Das Gericht stellte fest, dass eine gewisse Geräuschkulisse, die mit dem Wohnen verbunden ist, grundsätzlich hinzunehmen sei. Die Beurteilung, ob Geräusche eine unzumutbare Beeinträchtigung darstellen, basiert auf ihrer Intensität und Dauer. Ein entscheidender Faktor in diesem speziellen Fall war, dass die Geräuschentwicklung durch die Beklagte aufgrund ihrer psychischen Erkrankung nicht vollständig steuerbar war.

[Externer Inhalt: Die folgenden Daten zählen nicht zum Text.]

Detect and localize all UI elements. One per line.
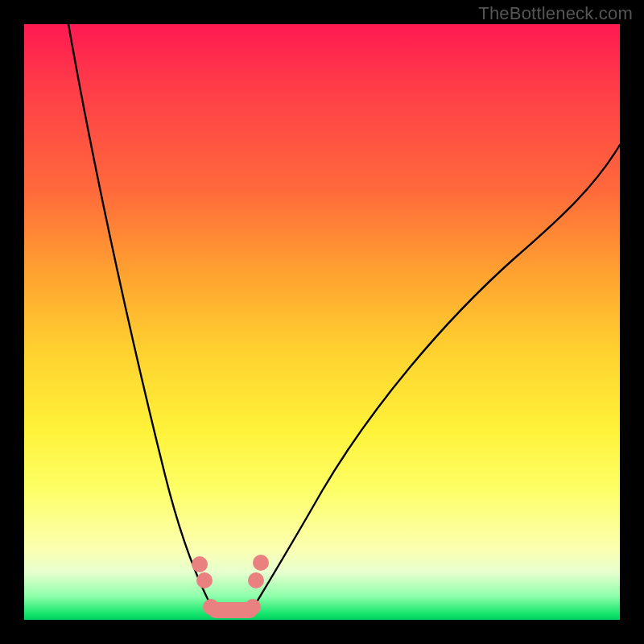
marker-dot	[245, 599, 261, 615]
curve-layer	[24, 24, 620, 620]
plot-area	[24, 24, 620, 620]
watermark-label: TheBottleneck.com	[478, 3, 633, 24]
marker-dot	[203, 599, 219, 615]
right-branch-curve	[253, 145, 620, 609]
left-branch-curve	[68, 24, 213, 609]
marker-dot	[196, 572, 213, 588]
chart-frame: TheBottleneck.com	[0, 0, 644, 644]
marker-dot	[192, 556, 208, 572]
marker-dot	[253, 555, 269, 571]
marker-dot	[248, 572, 264, 588]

In der Beweisaufnahme zeigte sich, dass die Geräusche zwar präsent, aber nicht derart intensiv waren, dass sie eindeutig als unzumutbar klassifiziert werden konnten. Zudem waren die Geräusche vor allem dann wahrnehmbar, wenn beide Parteien ihre Fenster geöffnet hatten. Das Gericht war der Auffassung, dass der Kläger bzw. sein Mieter die Möglichkeit habe, sich der Lärmbelästigung zu entziehen, indem er bzw. sein Mieter seine Fenster schließt, insbesondere da die Beklagte ihre Lautäußerungen nicht vollständig kontrollieren kann.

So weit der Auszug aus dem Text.